Al Cross, SPJ President, 502/648-8433 or firstname.lastname@example.org
Gary Hill, SPJ Ethics Chairman, 651/642-4437 or email@example.com
INDIANAPOLIS -- The Society of Professional Journalists commends The New York Times Web site for refusing to accept Sony Electronics Web advertisements designed to look like news content.
According to AdAge.com, the Sony ads were written by free-lancers and read like news features, with sidebars to Sony’s Web site. The editorial-like format makes it difficult to determine whether the information is an advertisement or news.
“The New York Times Web site is to be commended for rejecting the Sony ads,” said SPJ Ethics Chairman Gary Hill, director of investigations & special segments at KSTP-TV in Minneapolis. “As online publishing continues to grow and evolve, professional journalists need their institutions to maintain bright clear lines between advertising and editorial content.”
According to the Ad Age story, Sony freely admits it is trying to do the opposite: “We’re trying to blur the line between the advertising and editorial boundary,” said David Cohen, senior vice president and interactive media director on Sony at Interpublic Group of Cos.' Universal McCann.
Such blurring crosses ethical lines. The SPJ Code of Ethics calls for distinguishing between advocacy, advertising and news, and making certain that news content does not misrepresent.

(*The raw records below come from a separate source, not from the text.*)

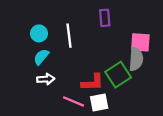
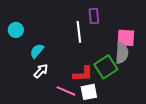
cyan circle: (39, 33) -> (16, 30), moved
white line: (69, 36) -> (79, 32), moved
white arrow: (46, 79) -> (41, 71), turned -42

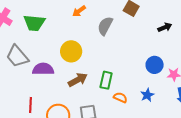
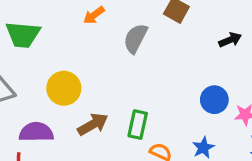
yellow circle: (71, 51) -> (64, 88), moved
purple semicircle: (43, 69) -> (36, 132), moved

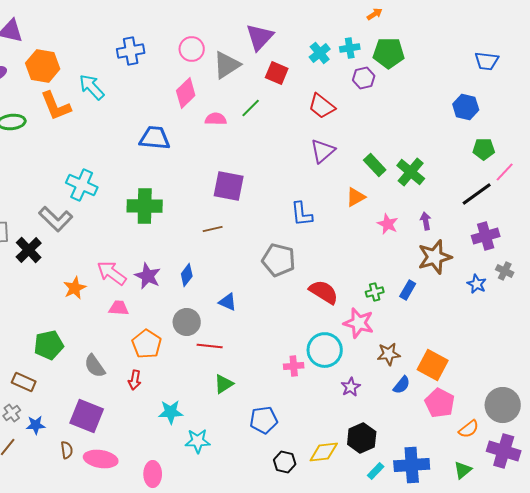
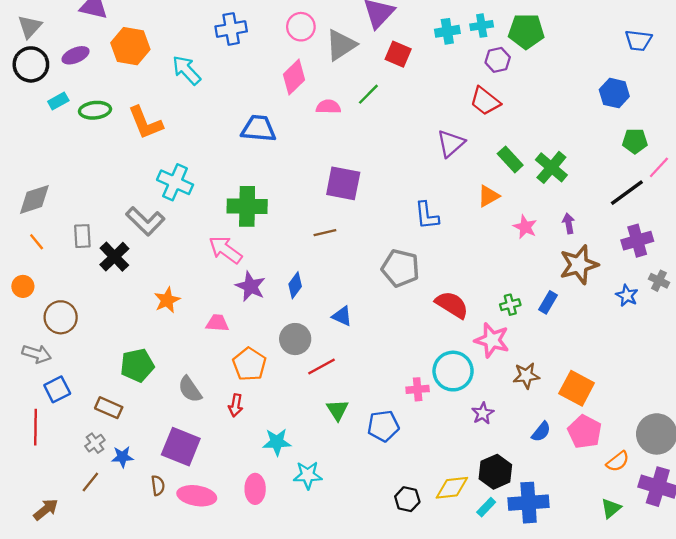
cyan cross: (320, 53) -> (447, 31), turned 30
orange L-shape: (56, 106) -> (145, 123), moved
red trapezoid: (322, 106) -> (485, 101), moved
pink arrow: (112, 273) -> (225, 250), moved
red line: (210, 346) -> (321, 366), turned -35
green triangle: (224, 384) -> (337, 410), turned -30
blue semicircle: (402, 385) -> (541, 432), moved
blue pentagon: (264, 420) -> (383, 426), moved
blue cross: (412, 465) -> (529, 503), moved
cyan rectangle: (376, 471) -> (486, 507), moved
pink ellipse: (153, 474) -> (255, 489), moved

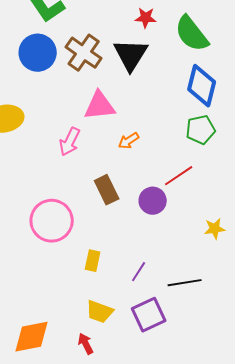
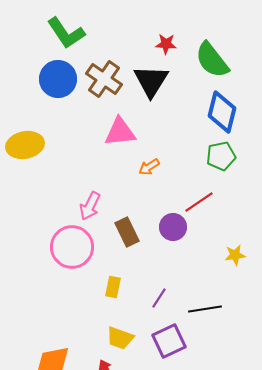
pink arrow: (70, 142) -> (90, 206), moved
brown rectangle: (107, 190) -> (127, 232), moved

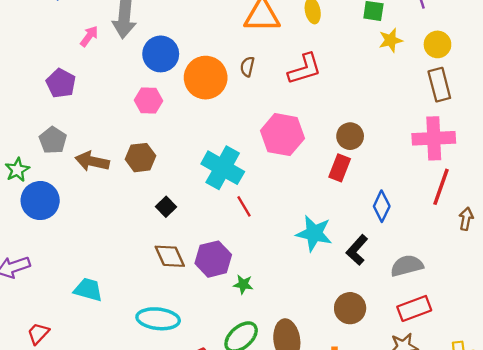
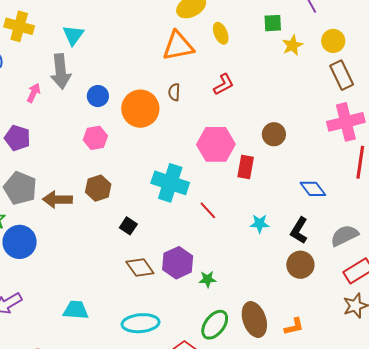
blue circle: (161, 54) -> (98, 96), size x0.7
red L-shape: (305, 69) -> (224, 84), size x0.7
gray pentagon: (53, 140) -> (20, 188), size x1.4
red rectangle: (340, 168) -> (246, 167), moved
red line: (244, 206) -> (208, 210), moved
blue diamond: (382, 206) -> (313, 189), turned -52
cyan star: (314, 233) -> (260, 224), size x0.6
brown circle: (350, 308) -> (300, 265), moved

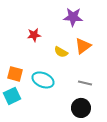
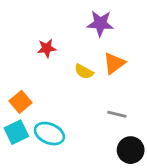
orange square: (15, 74) -> (21, 102), turned 35
cyan ellipse: (43, 80) -> (49, 134), moved
black circle: (81, 108) -> (131, 150), moved

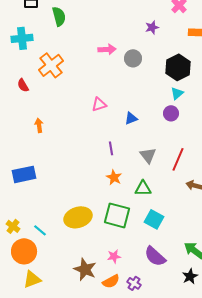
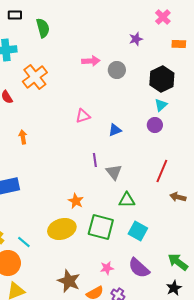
gray triangle: (148, 155) -> (114, 172), moved
orange star: (114, 177) -> (76, 201), moved
pink star: (114, 256) -> (107, 268), moved

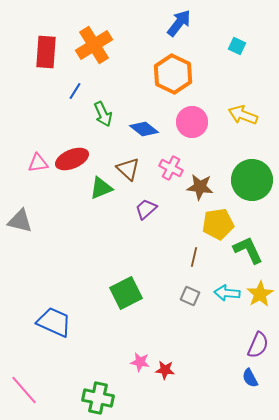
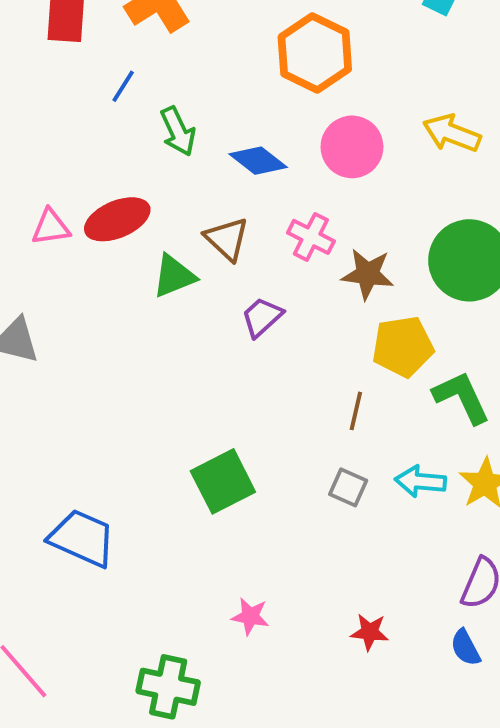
red star: (165, 370) -> (370, 632), moved

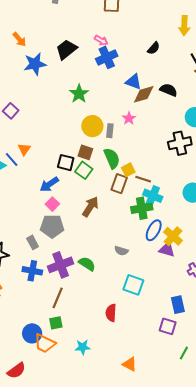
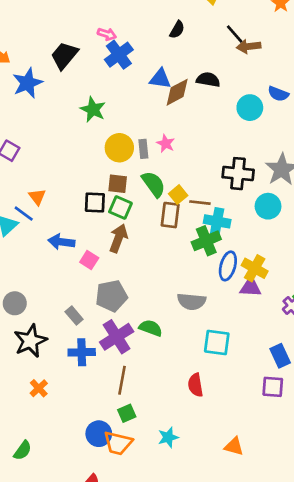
pink star: (129, 118) -> (166, 143), moved
black cross: (180, 143) -> (238, 174), moved, turned 30
blue arrow: (49, 184) -> (61, 242), moved, turned 54
brown arrow: (90, 207) -> (118, 238), moved
gray pentagon: (52, 226) -> (111, 296), moved
gray semicircle: (121, 251) -> (192, 301), size x1.5

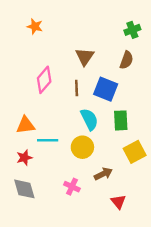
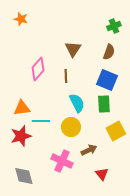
orange star: (35, 26) -> (21, 19), moved
blue square: (106, 89) -> (107, 80), moved
red star: (24, 158) -> (21, 136), size x1.5
pink cross: (72, 187) -> (62, 161), size x1.5
gray diamond: (24, 189) -> (24, 176), moved

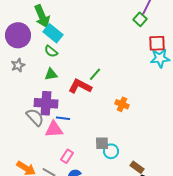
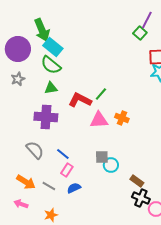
green semicircle: (51, 51) -> (51, 65), size x1.5
green line: (95, 74) -> (101, 94), moved
gray semicircle: (35, 117) -> (35, 150), moved
blue line: (63, 118) -> (63, 154), moved, turned 32
pink triangle: (54, 129) -> (99, 120), moved

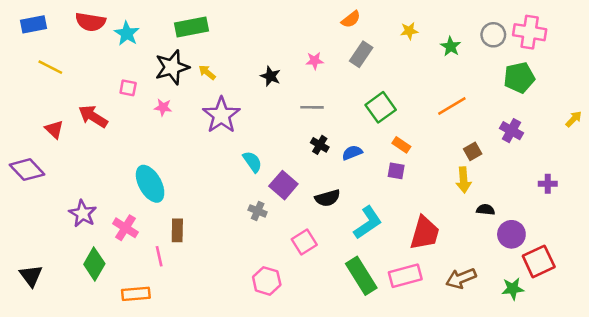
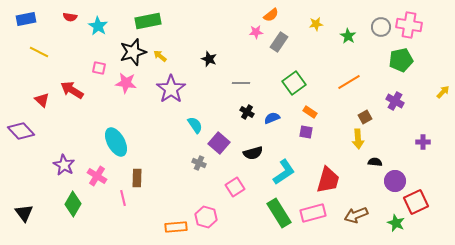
red semicircle: (90, 22) -> (70, 17), size x0.6
pink star: (315, 61) -> (256, 32), moved
pink star: (163, 107) -> (126, 83), size x1.5
green star: (513, 289) -> (396, 223), turned 30
orange rectangle: (136, 294) -> (176, 227), moved

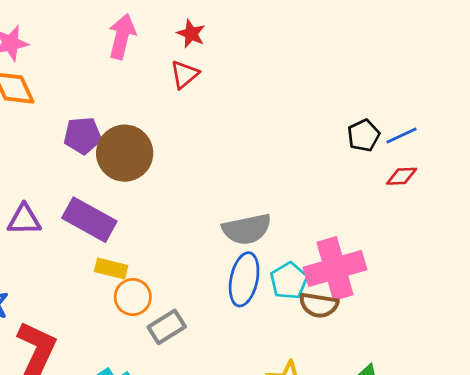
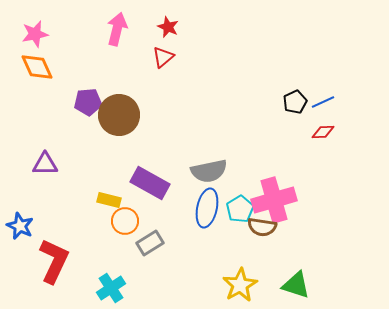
purple rectangle: (89, 220) -> (150, 183), moved

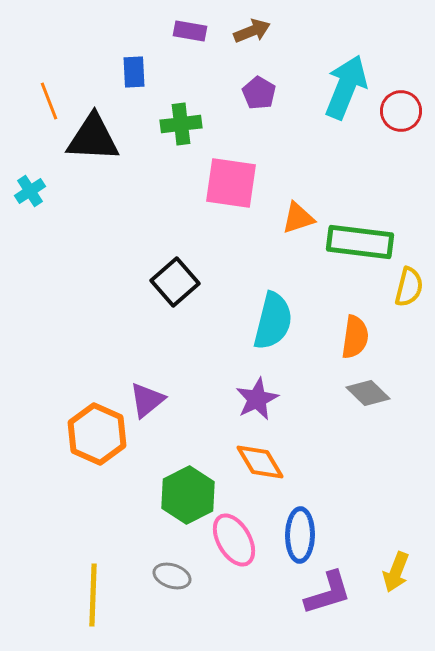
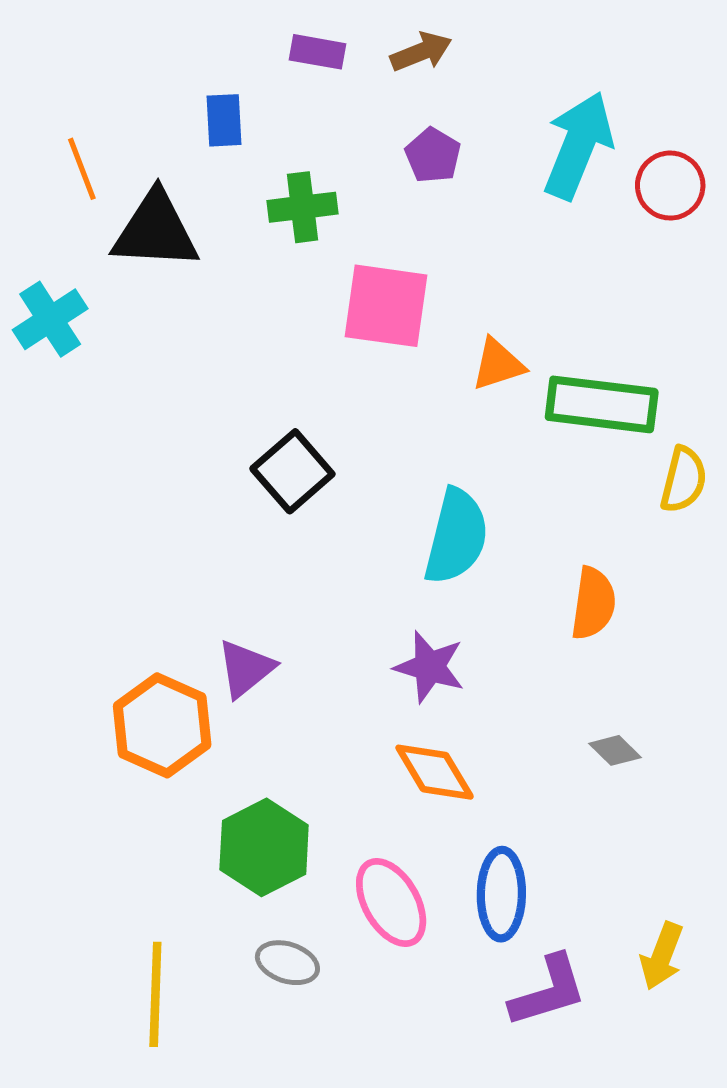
cyan cross: (30, 191) -> (50, 319), size x1.4
orange semicircle: (355, 337) -> (593, 603), moved
gray diamond: (368, 393) -> (615, 750), moved, size x0.7
purple star: (257, 399) -> (430, 667), turned -30
green hexagon: (188, 495) -> (264, 847), moved

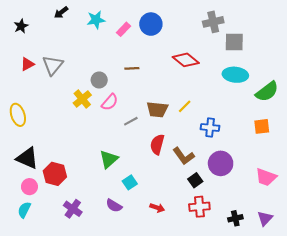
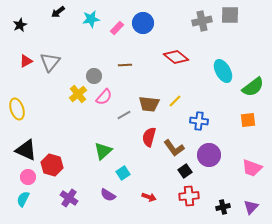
gray square: (234, 42) -> (230, 15), moved
cyan ellipse: (235, 75) -> (223, 71), turned 55

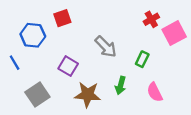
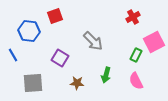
pink square: (174, 33) -> (154, 42), moved
green rectangle: (142, 59) -> (136, 55), moved
gray square: (37, 95) -> (33, 83), turned 30
brown star: (88, 95) -> (77, 83), size x0.6

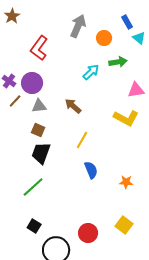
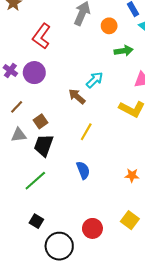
cyan arrow: (91, 72) -> (95, 80), moved
brown line: (15, 101) -> (17, 107), moved
gray triangle: (39, 106) -> (19, 135), moved
brown square: (38, 130) -> (41, 121), turned 32
blue semicircle: (91, 170) -> (83, 170), moved

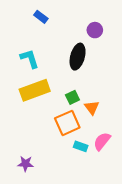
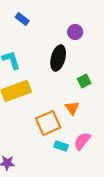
green square: (72, 97) -> (84, 81), moved

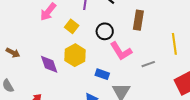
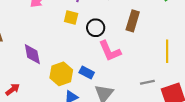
yellow square: (72, 26) -> (71, 17), moved, turned -32
yellow hexagon: (75, 55) -> (61, 74), moved
gray line: (148, 64) -> (147, 82), moved

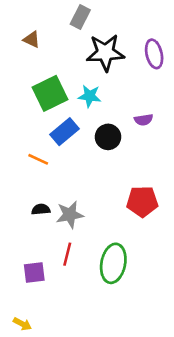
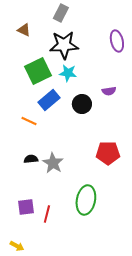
black star: (105, 53) -> (64, 45), moved
gray star: (70, 215) -> (53, 163), turned -30
red line: (67, 254) -> (47, 214), moved

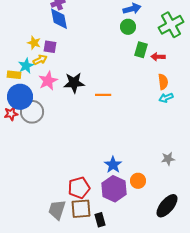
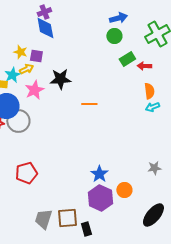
green rectangle: (141, 50) -> (127, 59), turned 42
black star: (74, 83) -> (60, 79), moved
red pentagon: (79, 188) -> (26, 173), moved

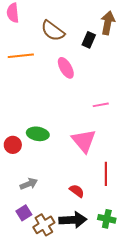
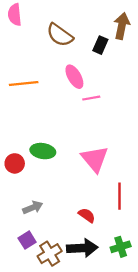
orange line: (21, 56) -> (24, 83), moved
pink line: (101, 105) -> (91, 98), moved
green cross: (107, 219) -> (121, 247), turned -30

“The reason Sony would want to do this is obvious,” said Hill. “If readers are unable to distinguish the origin of the content they give it the credibility they would normally reserve for the news organization. It would allow Sony to cheaply capitalize on the credibility of The New York Times and other news organizations that accept their money.”
In the short run, accepting these ads without clear labeling will compromise the independence of news organizations who do so. In the long run it will cost them their credibility -- the single most valuable commodity any newsroom possesses.
SPJ President Al Cross noted that the SPJ Code of Ethics instructs journalists to distinguish news from advertising and shun hybrids that blur the lines between the two.
“The Times’ decision sets an important standard at a time of increasing experimentation and commercial pressures,” said Cross, political writer and columnist at The (Louisville) Courier-Journal. “But the Times is apparently able to look over the horizon and see that making the ethical choice also serves its long term business interests.”